She Fuman, Dong Shengwen, Yuan Bibo, Gao Xiaoli
aDepartment of Obstetrics and Gynecology, Tianjin Medical University General Hospital bTianjin Medical University, Tianjin, China.
Medicine (Baltimore). 2017 Nov;96(46):e8589. doi: 10.1097/MD.0000000000008589.
The pathogenesis of fetal megacystis is divided into obstructive and nonobstructive. Megacystis combined with chromosomal abnormalities is rare and most of the cases are nonobstructive.

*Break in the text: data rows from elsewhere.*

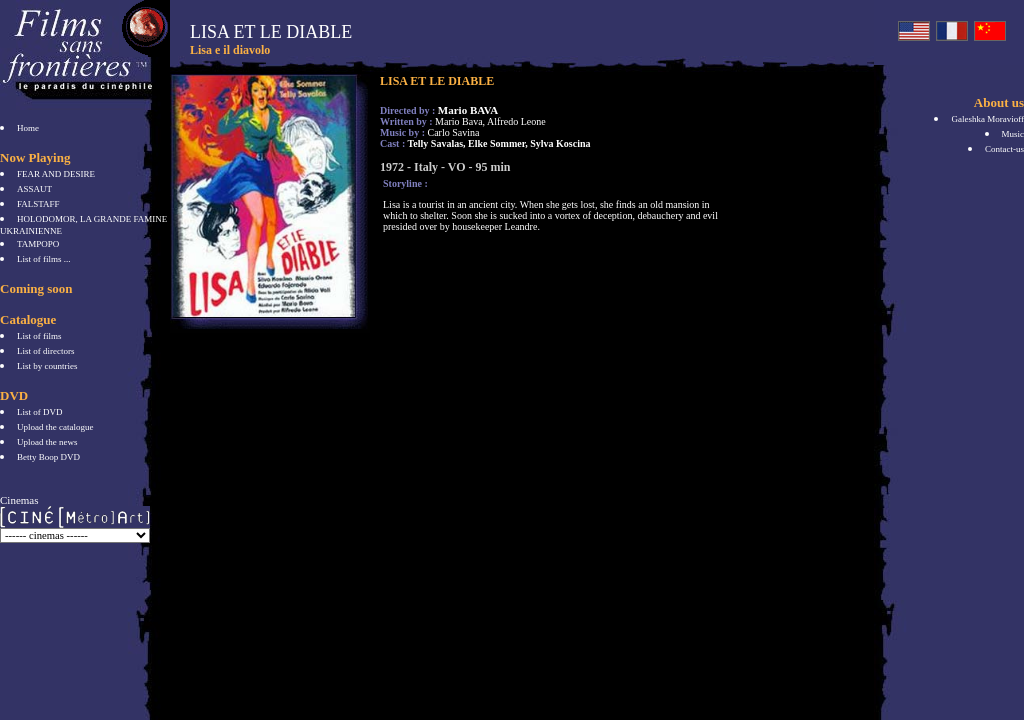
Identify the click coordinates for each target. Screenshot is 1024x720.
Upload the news (47, 442)
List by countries (47, 366)
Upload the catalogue (55, 427)
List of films (39, 336)
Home (28, 128)
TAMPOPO (38, 244)
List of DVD (40, 412)
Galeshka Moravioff (987, 119)
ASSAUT (34, 189)
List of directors (46, 351)
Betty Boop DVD (48, 457)
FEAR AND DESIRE (56, 174)
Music (1013, 134)
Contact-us (1004, 149)
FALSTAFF (38, 204)
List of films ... (44, 259)
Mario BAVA (468, 110)
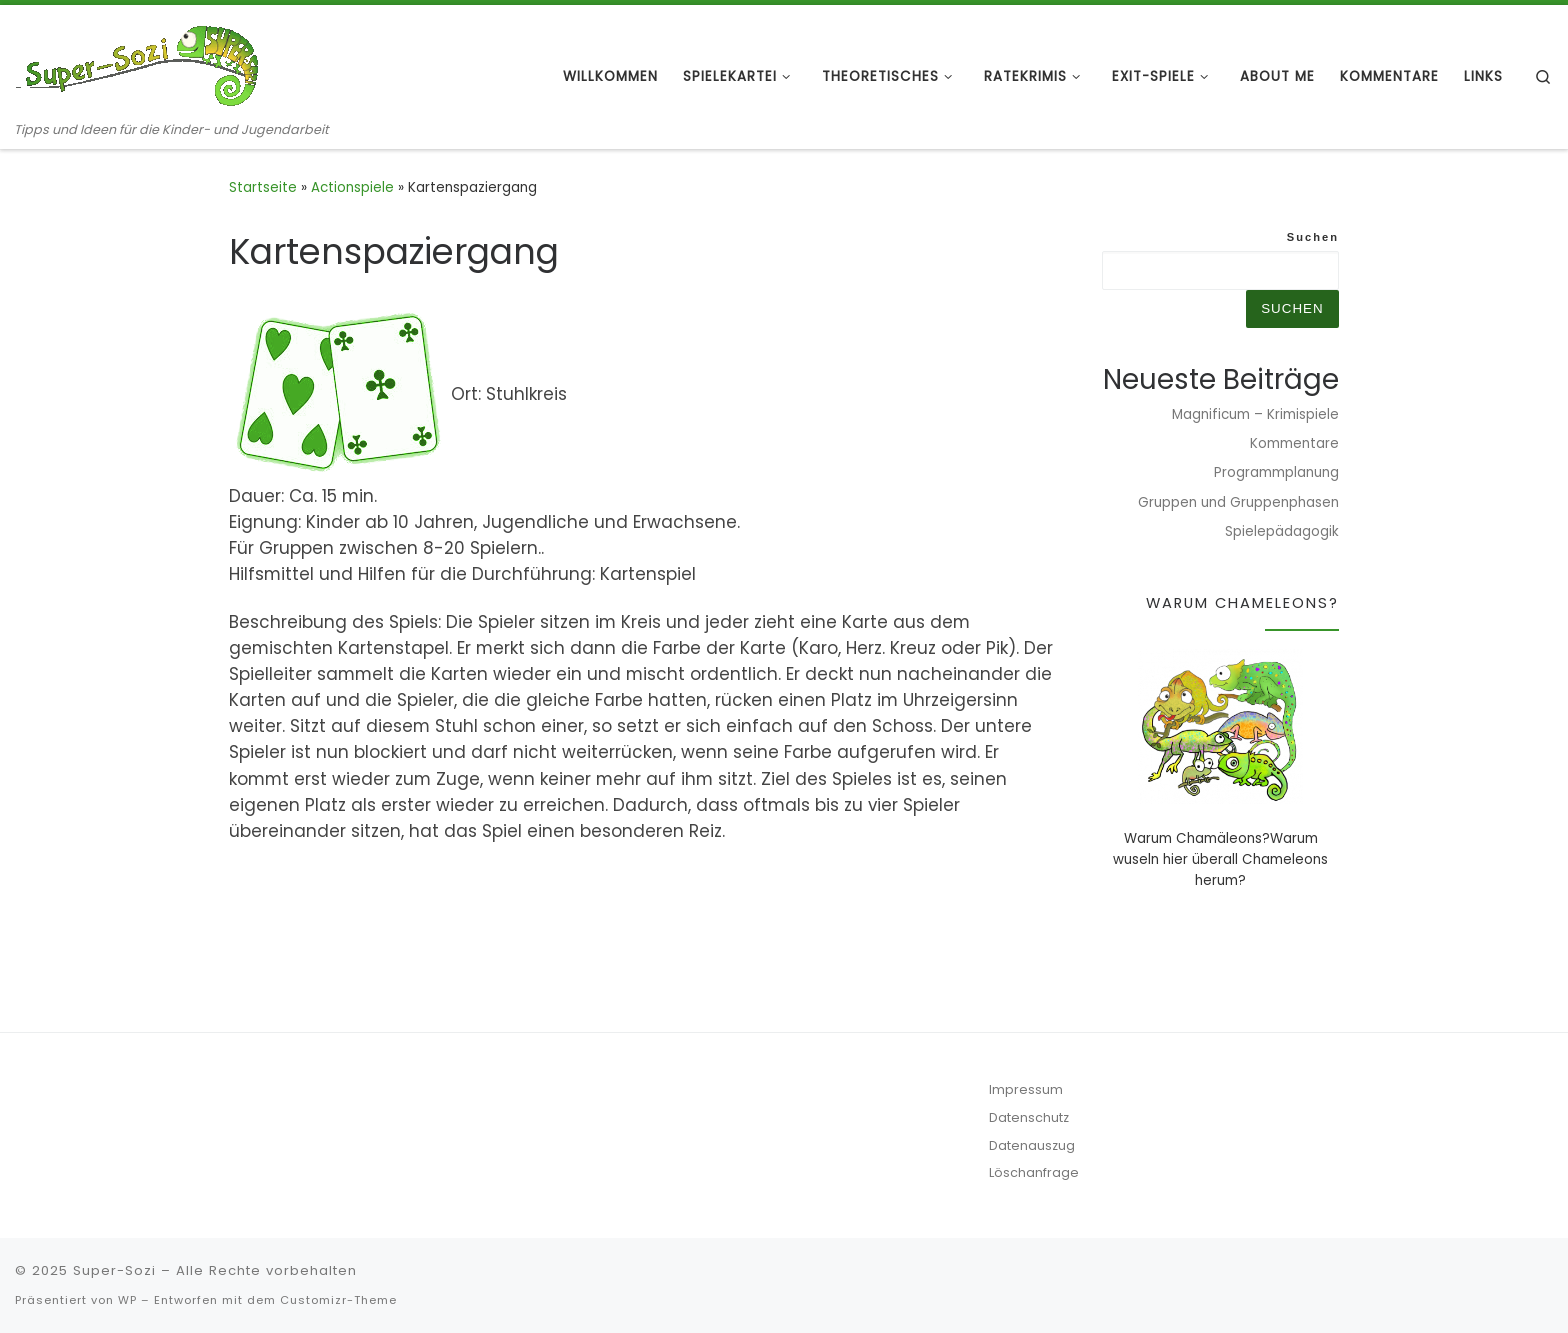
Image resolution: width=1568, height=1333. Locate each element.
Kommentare (1294, 443)
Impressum (1026, 1089)
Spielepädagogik (1282, 531)
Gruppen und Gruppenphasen (1238, 502)
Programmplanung (1276, 472)
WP (127, 1300)
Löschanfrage (1034, 1172)
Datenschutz (1029, 1117)
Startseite (263, 187)
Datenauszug (1032, 1145)
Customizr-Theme (338, 1300)
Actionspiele (352, 187)
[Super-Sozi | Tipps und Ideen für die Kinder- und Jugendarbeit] (140, 62)
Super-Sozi (114, 1270)
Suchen (1313, 237)
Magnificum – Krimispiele (1255, 414)
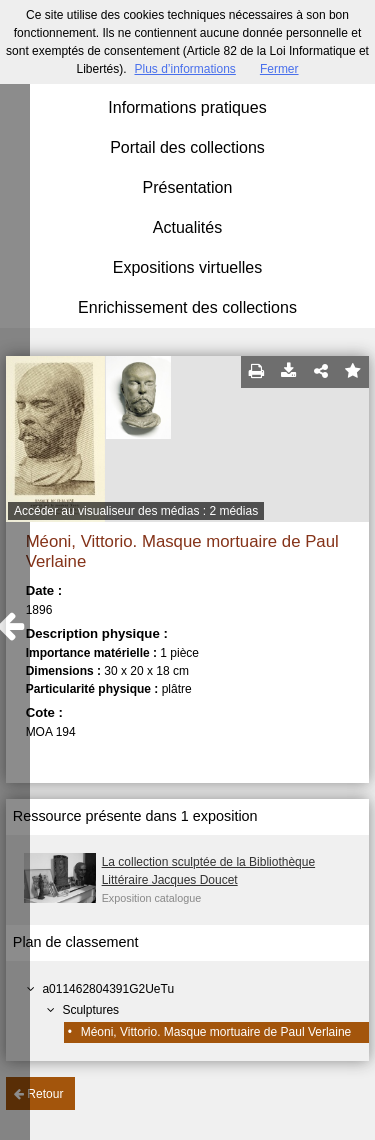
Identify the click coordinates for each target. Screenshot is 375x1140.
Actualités (187, 227)
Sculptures (90, 1010)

The fetus showed posterior urethral obstructive megacystis with features of bladder enlargement, "keyhole" feature, and thick bladder wall.

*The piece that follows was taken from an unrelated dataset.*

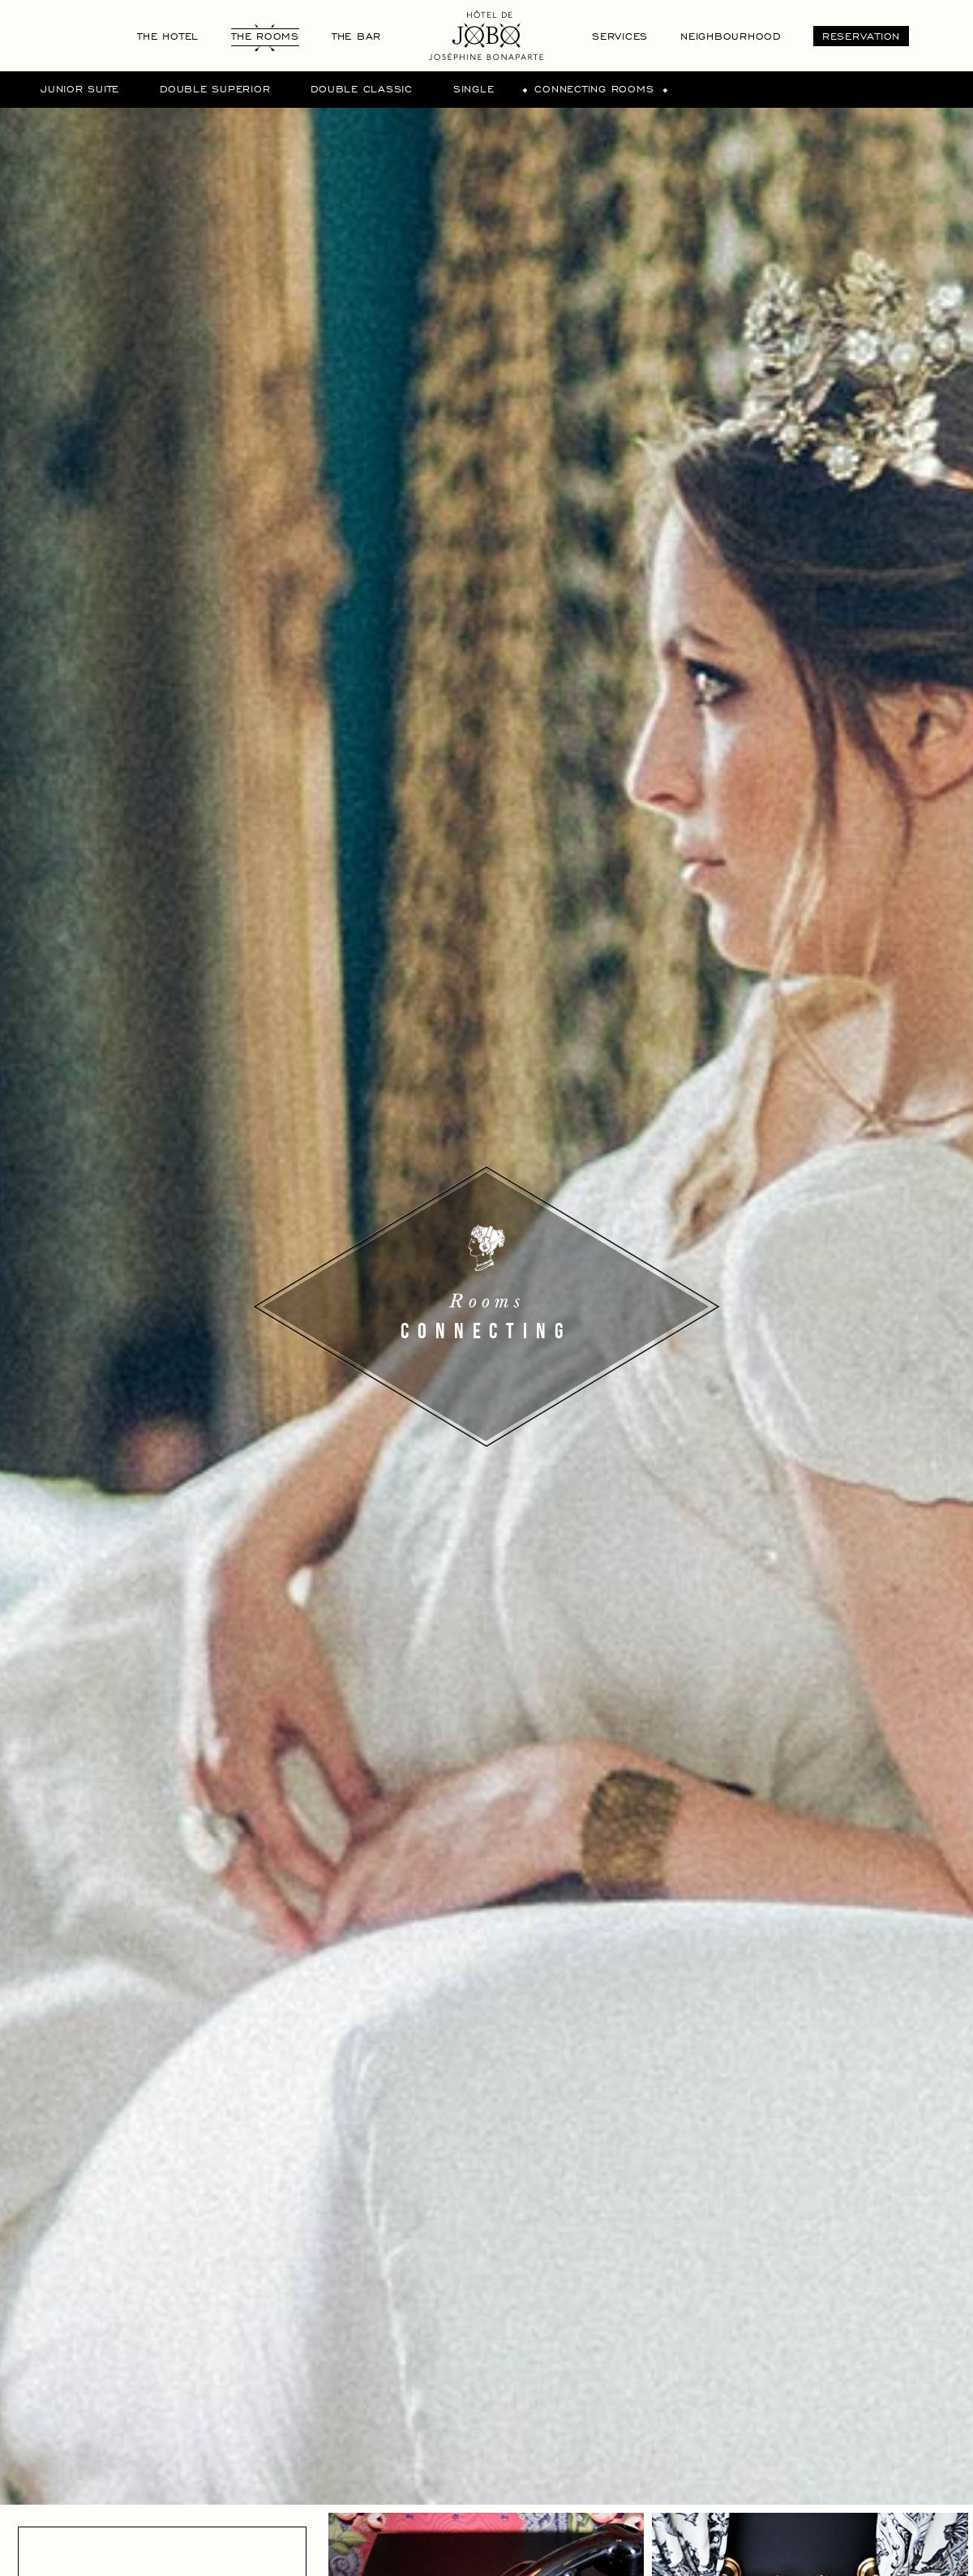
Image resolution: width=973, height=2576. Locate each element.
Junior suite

Here, we present a case of fetal megacystis diagnosed by ultrasound at pregnancy week 15+2 and with multisystem abnormalities.
Moreover, the fetus showed edema, umbilical cord cyst, cardiac dysplasia, hook-shaped hand, and strephenopodia. These abnormalities strongly suggested chromosomal abnormalities. The fetus was diagnosed with trisomy 18 by amniocentesis. Posterior urethral obstructive megacystis was confirmed by pathology.

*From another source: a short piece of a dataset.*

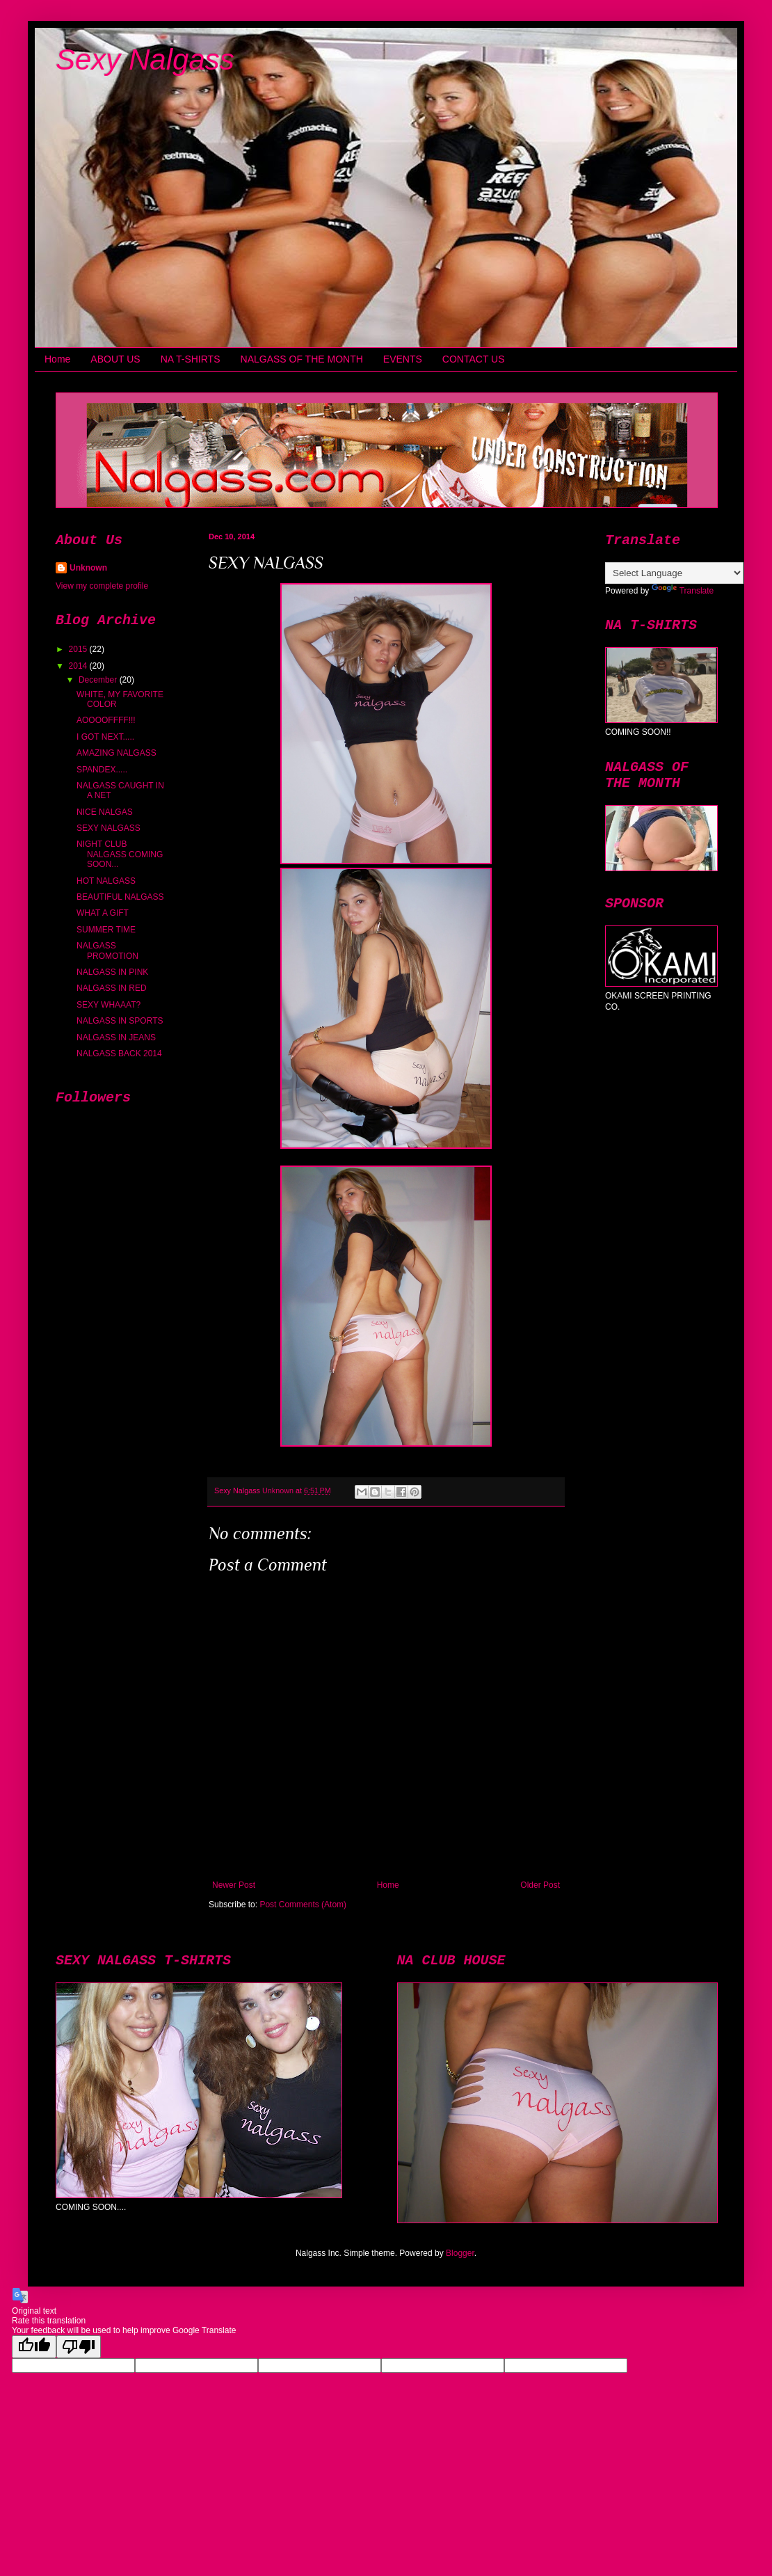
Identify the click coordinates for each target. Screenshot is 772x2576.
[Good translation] (34, 2346)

In conclusion, this case suggests that in the presence of fetal megacystis and multisystem abnormalities, causes should be investigated and the possibility of chromosomal abnormalities should be considered in the presence of multisystem developmental abnormalities.
胎儿巨膀胱的发病机制分为梗阻性和非梗阻性。巨膀胱合并染色体异常较为罕见,且大多数病例为非梗阻性。
该胎儿表现为后尿道梗阻性巨膀胱,具有膀胱增大、“钥匙孔”征及膀胱壁增厚等特征。
在此,我们报告一例在孕15+2周时经超声诊断为胎儿巨膀胱且伴有多系统异常的病例。
此外,该胎儿还表现出水肿、脐带囊肿、心脏发育不良、钩状手及足内翻。这些异常强烈提示染色体异常。经羊水穿刺,该胎儿被诊断为18三体综合征。病理检查证实为后尿道梗阻性巨膀胱。
总之,该病例提示,在出现胎儿巨膀胱及多系统异常时,应进行病因调查,且在存在多系统发育异常时应考虑染色体异常的可能性。